Straight after the operation, he says:

‘I could actually see better out of that eye than I had before the operation. I don't have any problems with this eye. Any problems I do have are extremely minimal, it's a million times better than what I had before now.’

Two years later, Newman is back at Auckland Hospital with and corneal transplant hoping to restore the site in his other eye too.

Eye surgeon David Pendergrast:

‘The job of the cornea essentially is to focus the light as it enters the front of the eye and from there, the light moves back through the pupil of the eye through the lens of the eye and eventually, it reaches the retina.

The cause of Newman’s condition is keratoconus a disease in which the cornea of the eye becomes progressively scarred and distorted. It's actually the leading reason for doing corneal transplants in New Zealand.

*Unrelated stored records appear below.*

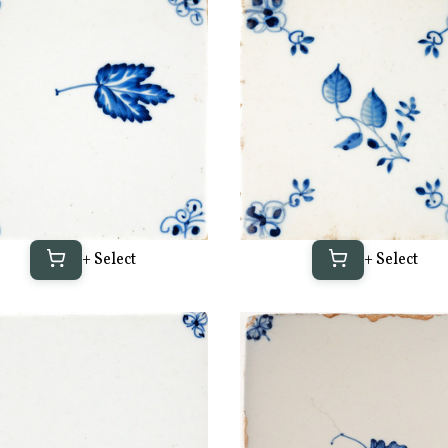
+ Select
+ Select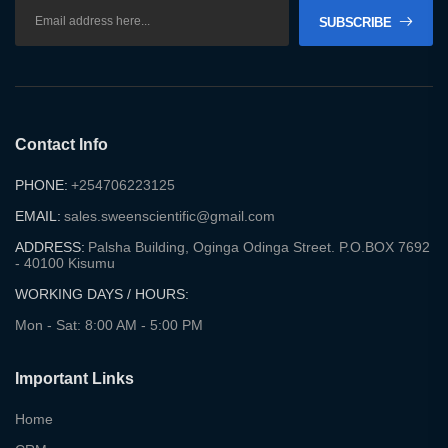
SUBSCRIBE
Contact Info
PHONE:
+254706223125
EMAIL:
sales.sweenscientific@gmail.com
ADDRESS:
Palsha Building, Oginga Odinga Street. P.O.BOX 7692
- 40100 Kisumu
WORKING DAYS / HOURS:
Mon - Sat: 8:00 AM - 5:00 PM
Important Links
Home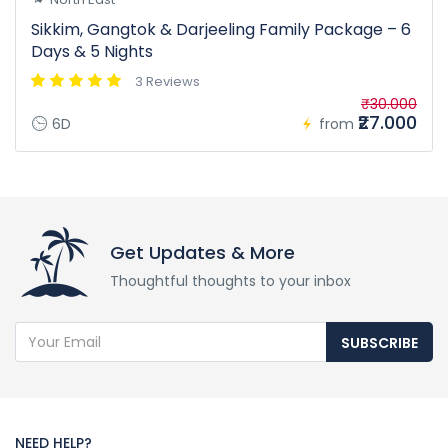
Sikkim, Gangtok & Darjeeling Family Package – 6
Days & 5 Nights
3 Reviews
₹30.000
₹27.000
6D
from
Get Updates & More
Thoughtful thoughts to your inbox
SUBSCRIBE
NEED HELP?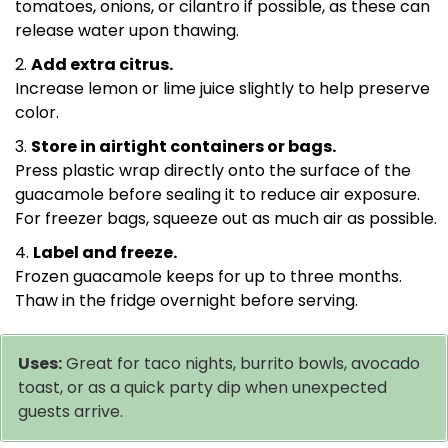
tomatoes, onions, or cilantro if possible, as these can
release water upon thawing.
Add extra citrus.
Increase lemon or lime juice slightly to help preserve
color.
Store in airtight containers or bags.
Press plastic wrap directly onto the surface of the
guacamole before sealing it to reduce air exposure.
For freezer bags, squeeze out as much air as possible.
Label and freeze.
Frozen guacamole keeps for up to three months.
Thaw in the fridge overnight before serving.
Uses:
Great for taco nights, burrito bowls, avocado
toast, or as a quick party dip when unexpected
guests arrive.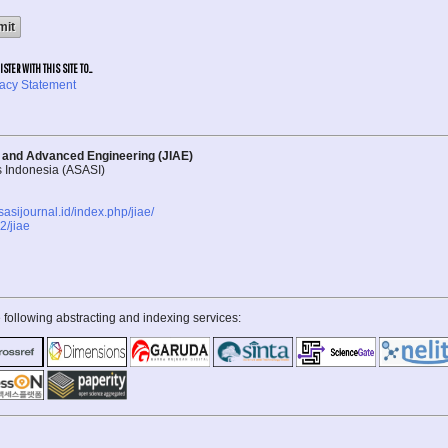
TER WITH THIS SITE TO...
vacy Statement
d and Advanced Engineering (JIAE)
s Indonesia (ASASI)
asasijournal.id/index.php/jiae/
/jiae
 following abstracting and indexing services: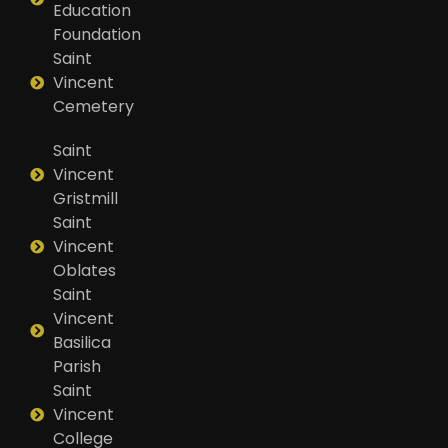
Education
Foundation
Saint
Vincent
Cemetery
Saint
Vincent
Gristmill
Saint
Vincent
Oblates
Saint
Vincent
Basilica
Parish
Saint
Vincent
College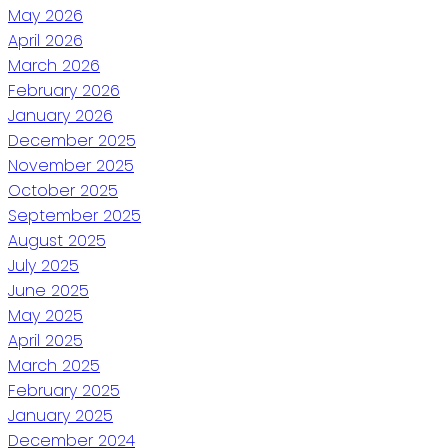
May 2026
April 2026
March 2026
February 2026
January 2026
December 2025
November 2025
October 2025
September 2025
August 2025
July 2025
June 2025
May 2025
April 2025
March 2025
February 2025
January 2025
December 2024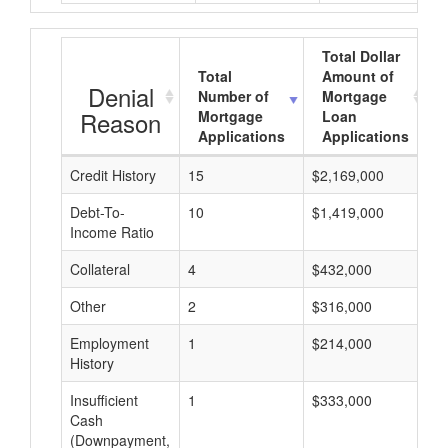
Total Dollar
Total
Amount of
Denial
Number of
Mortgage
Reason
Mortgage
Loan
Applications
Applications
Credit History
15
$2,169,000
$
Debt-To-
10
$1,419,000
$
Income Ratio
Collateral
4
$432,000
$
Other
2
$316,000
$
Employment
1
$214,000
$
History
Insufficient
1
$333,000
$
Cash
(Downpayment,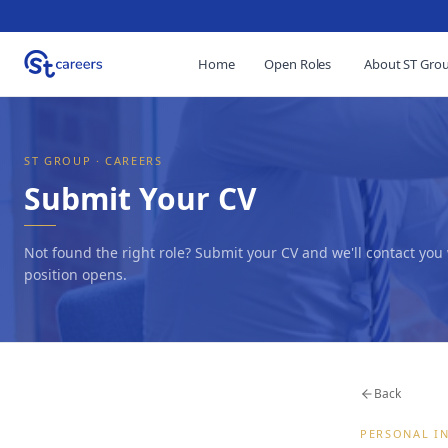
Home
Open Roles
About ST Gro
ST GROUP · CAREERS
Submit Your CV
Not found the right role? Submit your CV and we'll contact you
position opens.
Back
PERSONAL I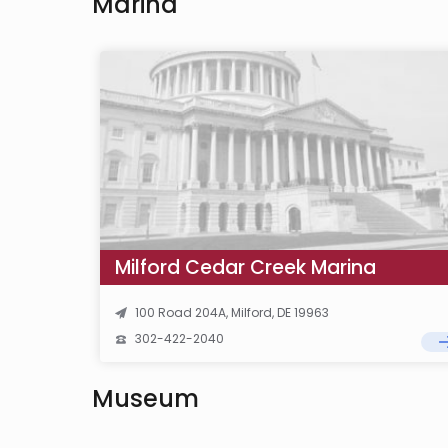
Marina
Milford Cedar Creek Marina
100 Road 204A, Milford, DE 19963
302-422-2040
Museum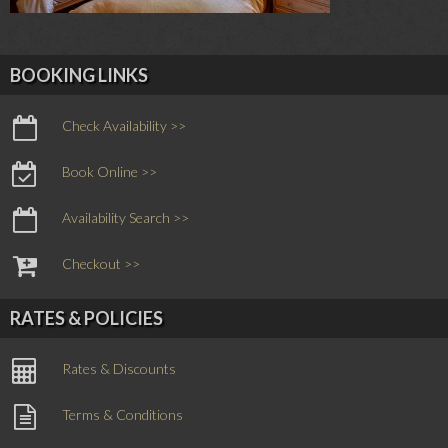
BOOKING LINKS
Check Availability >>
Book Online >>
Availability Search >>
Checkout >>
RATES & POLICIES
Rates & Discounts
Terms & Conditions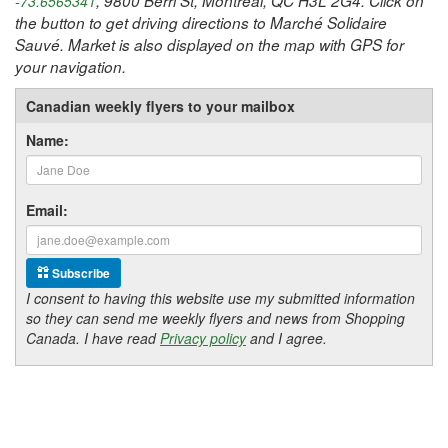
, 9800 Berri St, Montreal, QC H3L 2G4. Click on
-73.6565341
the button to get driving directions to Marché Solidaire
Sauvé. Market is also displayed on the map with GPS for
your navigation.
Canadian weekly flyers to your mailbox
Name:
Email:
Subscribe
I consent to having this website use my submitted information
so they can send me weekly flyers and news from Shopping
Canada. I have read
Privacy policy
and I agree.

It usually strikes people during their teenage years or when they're young people with young families or they're active in the workforce. Contact lenses may help in the early stages of the disease, but the only long-term solution is surgery.

In a corneal transplant, the centre of the damaged cornea is removed and replaced with a healthy cornea from an organ donor. The donor cornea to be used for Newman's transplant operation will come from the New Zealand National Eye Bank.’

Two weeks after Newman’s operation, he's back at work:

‘There's a bit of pain while the swelling came down and it recovered. I could see something out of it virtually straight away, but it took about a week for things to clear up a little. It means in a year's time when the stitches come out, I'll be able to use both eyes and I'll have full eyesight which I haven't had for years. It is brilliant.’